Mediterranean Eggplant and Tomato Gratin with Ricotta and Herbs
MEDIUM
25 min
Prep
50 min
Cook
6
Servings
Silky layers of roasted eggplant, ripe tomatoes, and creamy ricotta cheese baked with fresh basil, oregano, and a golden breadcrumb topping. This rustic Italian-inspired gratin is rich, aromatic, and deeply satisfying—perfect as a vegetarian main course or elegant side dish.
Ingredients
- 2 eggplants, sliced lengthwise into 1/4-inch thick planks
- 5 tablespoon extra-virgin olive oil
- 1 teaspoon kosher salt
- 0.5 teaspoon black pepper
- 28 ounce whole peeled tomatoes
- 4 garlic, minced
- 2 teaspoon dried oregano
- 1 tablespoon fresh basil, chopped
- 1 pound whole milk ricotta cheese
- 0.5 cup Parmesan cheese, grated
- 0.5 cup whole milk mozzarella cheese, shredded
- 1 egg
- 0.5 cup panko breadcrumbs
- 2 tablespoon fresh parsley, chopped
Steps
- Preheat oven to 425°F. Line two large baking sheets with parchment paper.
- Slice the eggplants lengthwise into 1/4-inch thick planks. Place slices on the lined baking sheets and brush both sides lightly with 3 tablespoons of olive oil. Season with 1/2 teaspoon of salt and 1/4 teaspoon of black pepper.
- Roast eggplant slices for 20 minutes until softened and lightly golden, rotating the baking sheets halfway through.
- While eggplant roasts, heat the remaining 2 tablespoons of olive oil in a large skillet over medium heat.
- Add the minced garlic to the skillet and sauté for 1 minute until fragrant.
- Add the canned tomatoes with their juices to the skillet, breaking them apart with a wooden spoon. Stir in the dried oregano, remaining 1/2 teaspoon of salt, and remaining 1/4 teaspoon of black pepper.
- Simmer the tomato sauce for 8 minutes, stirring occasionally, until slightly thickened. Remove from heat and stir in the fresh basil.
- In a medium mixing bowl, combine the ricotta cheese, Parmesan cheese, 1/4 cup of the mozzarella, and the egg. Mix until well combined.
- Reduce oven temperature to 375°F. Lightly oil a 9x13 inch baking dish with 1 teaspoon of olive oil.
- Spread a thin layer of tomato sauce (about 1/2 cup) on the bottom of the prepared baking dish.
- Arrange half of the roasted eggplant slices over the sauce in a single layer, overlapping slightly.
- Spread half of the ricotta mixture evenly over the eggplant layer.
- Spread half of the remaining tomato sauce over the ricotta layer.
- Repeat with remaining eggplant slices, ricotta mixture, and tomato sauce in the same order.
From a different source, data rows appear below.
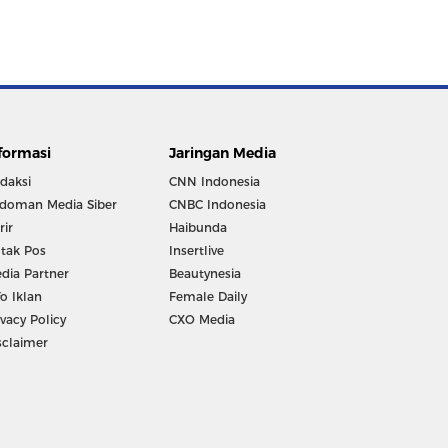
formasi
Jaringan Media
daksi
CNN Indonesia
doman Media Siber
CNBC Indonesia
rir
Haibunda
tak Pos
Insertlive
dia Partner
Beautynesia
fo Iklan
Female Daily
ivacy Policy
CXO Media
sclaimer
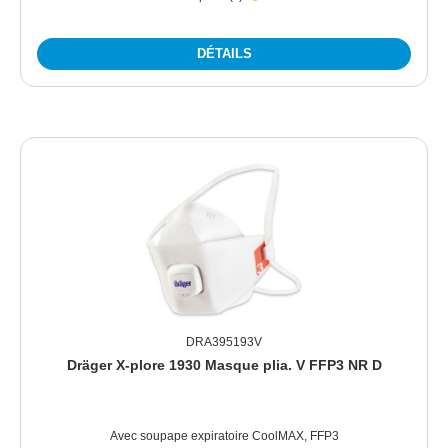
DÉTAILS
DRA395193V
Dräger X-plore 1930 Masque plia. V FFP3 NR D
Avec soupape expiratoire CoolMAX, FFP3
- In a small bowl, mix the panko breadcrumbs with the remaining 1/4 cup mozzarella and the chopped parsley.
- Sprinkle the breadcrumb mixture evenly over the top of the gratin.
- Bake for 30 minutes until the top is golden brown and the gratin is bubbling around the edges.
- Remove from oven and let rest for 5 minutes before serving. Garnish with additional fresh basil if desired.